Hyderabad: This week’s column is based on two games that I have spent quite some time playing on in 2021; ‘FIFA 22’ and ‘Forza Horizon 5’. Both games belong to genres that simulate sporting activities as they try to translate the magic and adrenaline from the field and the road onto the screens.
‘FIFA’ and a motorsport-based game have always been my games on the side i.e., games that I play apart from the one I am currently playing. As the year passes, the number of hours spent on these games increase giving a certain mastery to understand what a game gets right and where its drawbacks lie. This week, we look at how simulation-based games are struggling to offer their players a balanced experience when they seek a more difficult challenge.
Let’s begin with ‘FIFA 22’, a game that I have spent years playing and probably even more time complaining about. This week though, the focus is on the single-player experience and the difficulties it offers. The game offers six specific difficulty modes namely amateur, semi-professional (easy difficulty), professional (medium difficulty), world class and legendary (hard difficulty) and ultimate (as the name suggests).
Most players who have played the game for a while tend to play on difficulties that are above world-class as they seek to strike a balance between online and offline modes. Some players choose legendary and some ultimate as they seek to understand the way the AI functions, and the game’s meta. I have played ultimate in my career mode for about two years now, and this year’s ultimate is the most difficult setting I have come up against.
It isn’t the kind of ‘difficult’ where one can improve one’s approach or strategy but the difficult where it is simply unbeatable. Football is a game of errors, where players err and the opposition capitalizes. On the ultimate difficulty, the game hardly ever makes a mistake.
Add to this the fact that the game knows what you input into the system and you have no idea what the game’s input is; this is an exchange you can hardly ever succeed in.
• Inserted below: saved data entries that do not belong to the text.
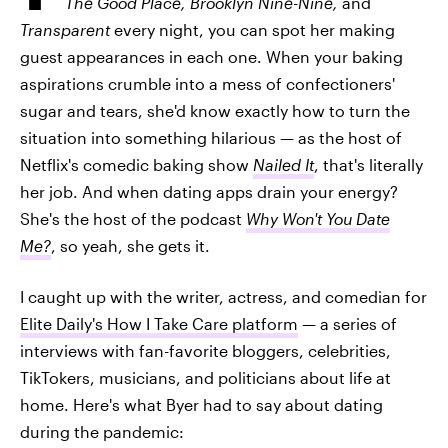
The Good Place, Brooklyn Nine-Nine,
and
Transparent
every night, you can spot her making
guest appearances in each one. When your baking
aspirations crumble into a mess of confectioners'
sugar and tears, she'd know exactly how to turn the
situation into something hilarious — as the host of
Netflix's comedic baking show
Nailed It
, that's literally
her job. And when dating apps drain your energy?
She's the host of the podcast
Why Won't You Date
Me?
, so yeah, she gets it.
I caught up with the writer, actress, and comedian for
Elite Daily's How I Take Care platform
— a series of
interviews with fan-favorite bloggers, celebrities,
TikTokers, musicians, and politicians about life at
home. Here's what Byer had to say about dating
during the pandemic: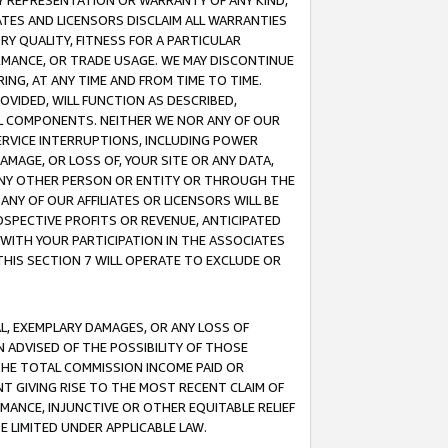
ANY REPRESENTATION OR WARRANTY OF ANY KIND,
ATES AND LICENSORS DISCLAIM ALL WARRANTIES
RY QUALITY, FITNESS FOR A PARTICULAR
RMANCE, OR TRADE USAGE. WE MAY DISCONTINUE
ING, AT ANY TIME AND FROM TIME TO TIME.
OVIDED, WILL FUNCTION AS DESCRIBED,
UL COMPONENTS. NEITHER WE NOR ANY OF OUR
 SERVICE INTERRUPTIONS, INCLUDING POWER
MAGE, OR LOSS OF, YOUR SITE OR ANY DATA,
 ANY OTHER PERSON OR ENTITY OR THROUGH THE
NY OF OUR AFFILIATES OR LICENSORS WILL BE
OSPECTIVE PROFITS OR REVENUE, ANTICIPATED
 WITH YOUR PARTICIPATION IN THE ASSOCIATES
THIS SECTION 7 WILL OPERATE TO EXCLUDE OR
IAL, EXEMPLARY DAMAGES, OR ANY LOSS OF
N ADVISED OF THE POSSIBILITY OF THOSE
 THE TOTAL COMMISSION INCOME PAID OR
T GIVING RISE TO THE MOST RECENT CLAIM OF
RMANCE, INJUNCTIVE OR OTHER EQUITABLE RELIEF
E LIMITED UNDER APPLICABLE LAW.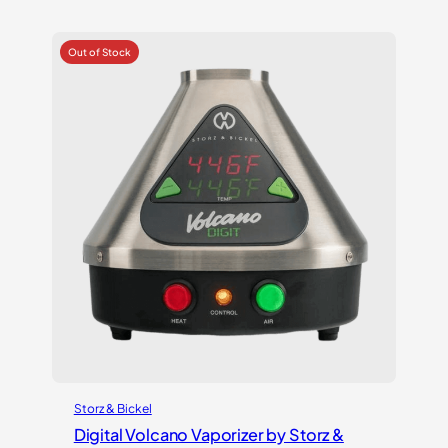
out of 5
based on
customer
ratings
Storz & Bickel
Digital Volcano Vaporizer by Storz &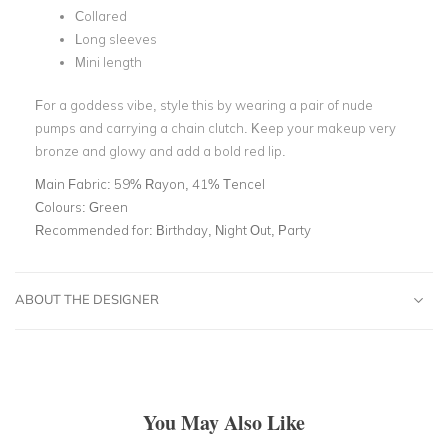
Collared
Long sleeves
Mini length
For a goddess vibe, style this by wearing a pair of nude
pumps and carrying a chain clutch. Keep your makeup very
bronze and glowy and add a bold red lip.
Main Fabric:
59% Rayon, 41% Tencel
Colours:
Green
Recommended for:
Birthday, Night Out, Party
ABOUT THE DESIGNER
You May Also Like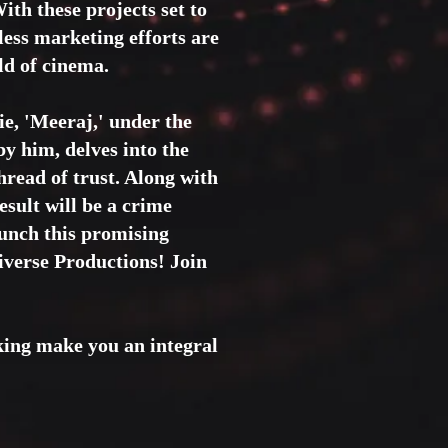
ith these projects set to
eless marketing efforts are
ld of cinema.
ie, 'Meeraj,' under the
by him, delves into the
hread of trust. Along with
esult will be a crime
aunch this promising
iverse Productions! Join
aking make you an integral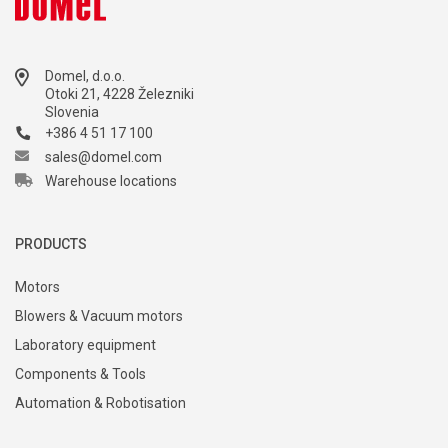
marketing@domel.com
Domel, d.o.o.
Otoki 21, 4228 Železniki
Slovenia
+386 4 51 17 100
sales@domel.com
Warehouse locations
PRODUCTS
Motors
Blowers & Vacuum motors
Laboratory equipment
Components & Tools
Automation & Robotisation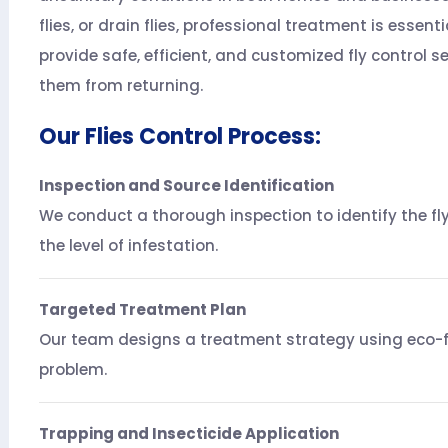
flies, or drain flies, professional treatment is essent
provide safe, efficient, and customized fly control s
them from returning.
Our Flies Control Process:
Inspection and Source Identification
We conduct a thorough inspection to identify the fly
the level of infestation.
Targeted Treatment Plan
Our team designs a treatment strategy using eco-fri
problem.
Trapping and Insecticide Application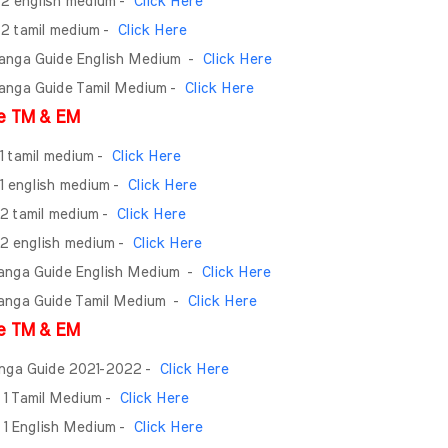
- 2 english medium -
Click Here
- 2 tamil medium -
Click Here
Ganga Guide English Medium
-
Click Here
Ganga Guide Tamil Medium -
Click Here
e TM & EM
 1 tamil medium -
Click Here
 1 english medium -
Click Here
 2 tamil medium -
Click Here
- 2 english medium -
Click Here
Ganga Guide English Medium
-
Click Here
Ganga Guide Tamil Medium
-
Click Here
e TM & EM
anga Guide 2021-2022 -
Click Here
 1 Tamil Medium -
Click Here
 1 English Medium -
Click Here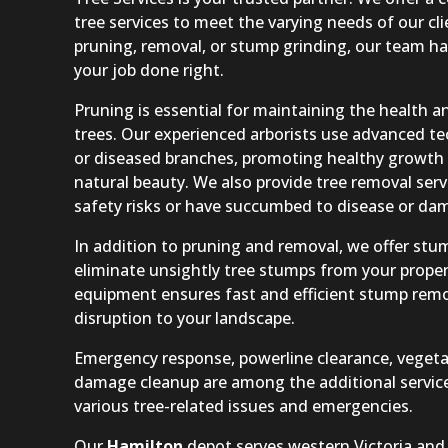
tree services to meet the varying needs of our c
pruning, removal, or stump grinding, our team ha
your job done right.
Pruning is essential for maintaining the health 
trees. Our experienced arborists use advanced t
or diseased branches, promoting healthy growth 
natural beauty. We also provide tree removal serv
safety risks or have succumbed to disease or da
In addition to pruning and removal, we offer stum
eliminate unsightly tree stumps from your proper
equipment ensures fast and efficient stump rem
disruption to your landscape.
Emergency response, powerline clearance, vegeta
damage cleanup are among the additional service
various tree-related issues and emergencies.
Our
Hamilton
depot serves western Victoria and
Most streamers and content creators have switched to legendary but it somehow doesn’t seem right to have a mode that is just unplayable.
Forza Horizon 5
On the ‘Forza’ front, I stand by my review of this is being the best racing game I have ever played. Its difficulty, though, is scrambled, the game is relatively easy to beat till you race in the expert or professional difficulty (7th or 8th setting of the 9 settings) but it takes a completely different turn when you choose unbeatable. It is nearly impossible to beat most races despite driving flawlessly and taking the cleanest racing lines as the AI is not just perfect but unbelievable.
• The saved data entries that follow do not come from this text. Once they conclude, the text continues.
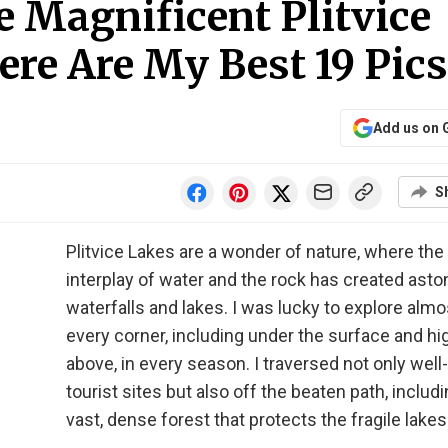
 Magnificent Plitvice
ere Are My Best 19 Pics
Add us on 
S
Plitvice Lakes are a wonder of nature, where the
interplay of water and the rock has created asto
waterfalls and lakes. I was lucky to explore almo
every corner, including under the surface and hi
above, in every season. I traversed not only wel
tourist sites but also off the beaten path, includi
vast, dense forest that protects the fragile lakes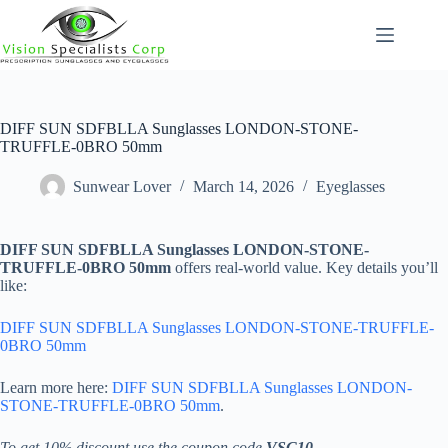
Skip
to
content
DIFF SUN SDFBLLA Sunglasses LONDON-STONE-
TRUFFLE-0BRO 50mm
Sunwear Lover
March 14, 2026
Eyeglasses
DIFF SUN SDFBLLA Sunglasses LONDON-STONE-
TRUFFLE-0BRO 50mm
offers real-world value. Key details you’ll
like:
DIFF SUN SDFBLLA Sunglasses LONDON-STONE-TRUFFLE-
0BRO 50mm
Learn more here:
DIFF SUN SDFBLLA Sunglasses LONDON-
STONE-TRUFFLE-0BRO 50mm
.
To get 10% discount use the coupon code
VSC10
.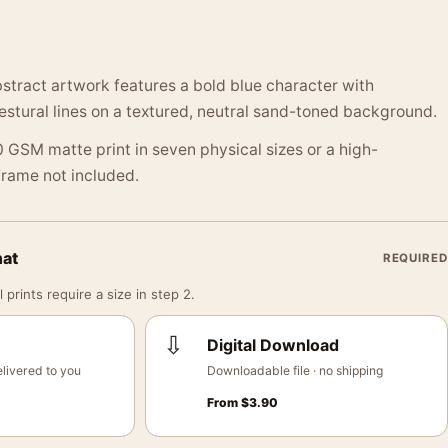
stract artwork features a bold blue character with
stural lines on a textured, neutral sand-toned background.
 GSM matte print in seven physical sizes or a high-
 Frame not included.
mat
REQUIRED
 prints require a size in step 2.
⇩
Digital Download
livered to you
Downloadable file · no shipping
From
$
3.90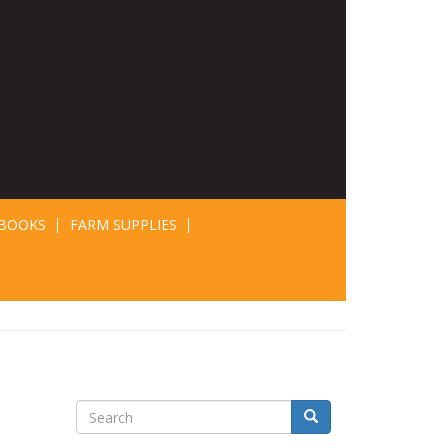
BOOKS
FARM SUPPLIES
Search
Search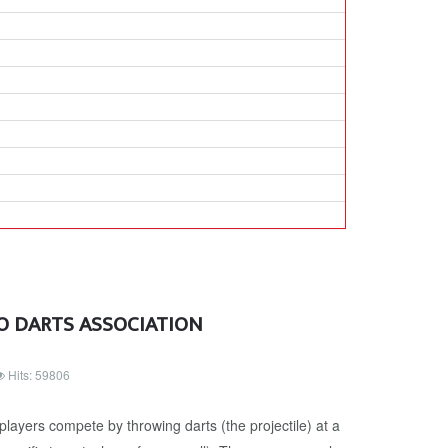
O DARTS ASSOCIATION
Hits: 59806
players compete by throwing darts (the projectile) at a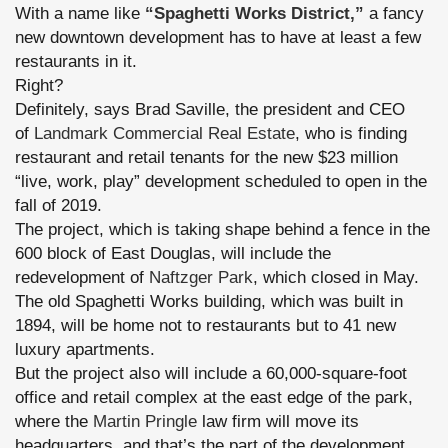
With a name like
“Spaghetti Works District,”
a fancy
new downtown development has to have at least a few
restaurants in it.
Right?
Definitely, says Brad Saville,
the president and CEO
of
Landmark Commercial Real Estate
, who is finding
restaurant and retail tenants for the new $23 million
“live, work, play” development scheduled to open in the
fall of 2019.
The project, which is taking shape behind a fence in the
600 block of East Douglas, will include the
redevelopment of
Naftzger Park
, which closed in May.
The old Spaghetti Works building, which was built in
1894, will be home not to restaurants but to 41 new
luxury apartments.
But the project also will include a 60,000-square-foot
office and retail complex at the east edge of the park,
where the
Martin Pringle
law firm will move its
headquarters, and that’s the part of the development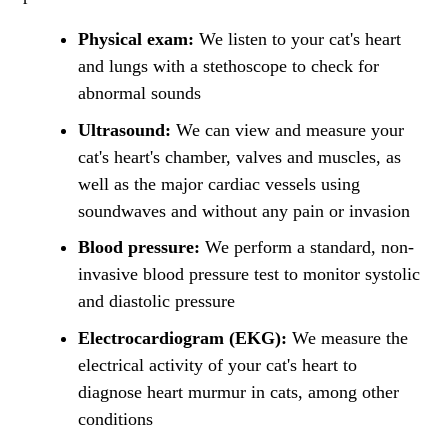
Physical exam:
We listen to your cat's heart
and lungs with a stethoscope to check for
abnormal sounds
Ultrasound:
We can view and measure your
cat's heart's chamber, valves and muscles, as
well as the major cardiac vessels using
soundwaves and without any pain or invasion
Blood pressure:
We perform a standard, non-
invasive blood pressure test to monitor systolic
and diastolic pressure
Electrocardiogram (EKG):
We measure the
electrical activity of your cat's heart to
diagnose heart murmur in cats, among other
conditions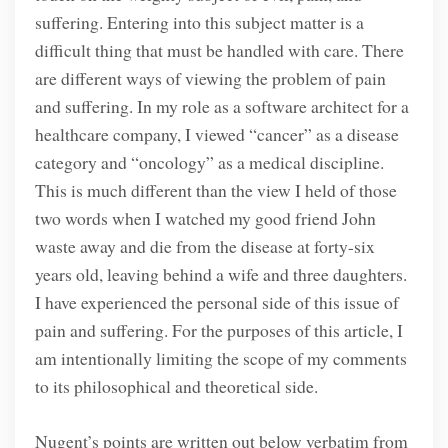
suffering. Entering into this subject matter is a
difficult thing that must be handled with care. There
are different ways of viewing the problem of pain
and suffering. In my role as a software architect for a
healthcare company, I viewed “cancer” as a disease
category and “oncology” as a medical discipline.
This is much different than the view I held of those
two words when I watched my good friend John
waste away and die from the disease at forty-six
years old, leaving behind a wife and three daughters.
I have experienced the personal side of this issue of
pain and suffering. For the purposes of this article, I
am intentionally limiting the scope of my comments
to its philosophical and theoretical side.
Nugent’s points are written out below verbatim from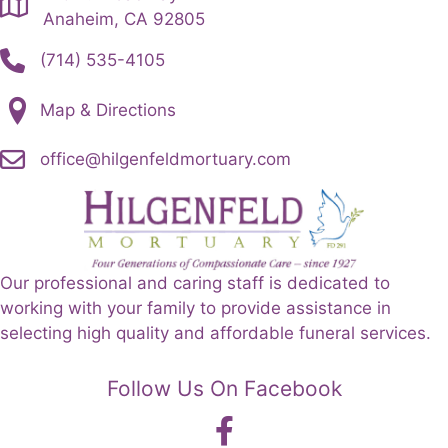
the
Anaheim, CA 92805
product
(714) 535-4105
page
Map & Directions
office@hilgenfeldmortuary.com
Our professional and caring staff is dedicated to
working with your family to provide assistance in
selecting high quality and affordable funeral services.
Follow Us On Facebook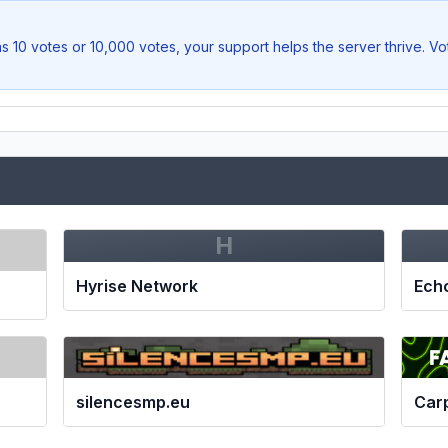
s 10 votes or 10,000 votes, your support helps the server thrive. V
H
Hyrise Network
Ech
silencesmp.eu
Car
In one of the game’s longest races, I was competing against AI that was negotiating the most difficult turns at over 300km per hour! As the race got longer, the gap only widened and there was simply no way I could narrow it. After several attempts, I nearly gave up but then dropped my shiny Lamborghini Sesto Elemento for an unfashionable Subaru. I won only because in a lower speed class the difference between a fast car and a slow one could not exceed too much.
In racing games, map glitches have always been an issue. If you are too close to the finish, the AI will, at times, slow down to let you win or if the AI is not on your screen, they are practically flying off the HUD map as you struggle to navigate and keep up. You hope that with decades in design development, difficulty would be a priority to address for developers.
With combat and role-play games, AI difficulty has taken major strides with ideas like the nemesis system. In simulations though, the most difficult settings break the simulation as either every player is a Ronaldo or a Messi, or every vehicle is a jet-propelled hovercraft.
It’s time to re-build a new understanding of difficulty in simulation games, from the ground-up maybe?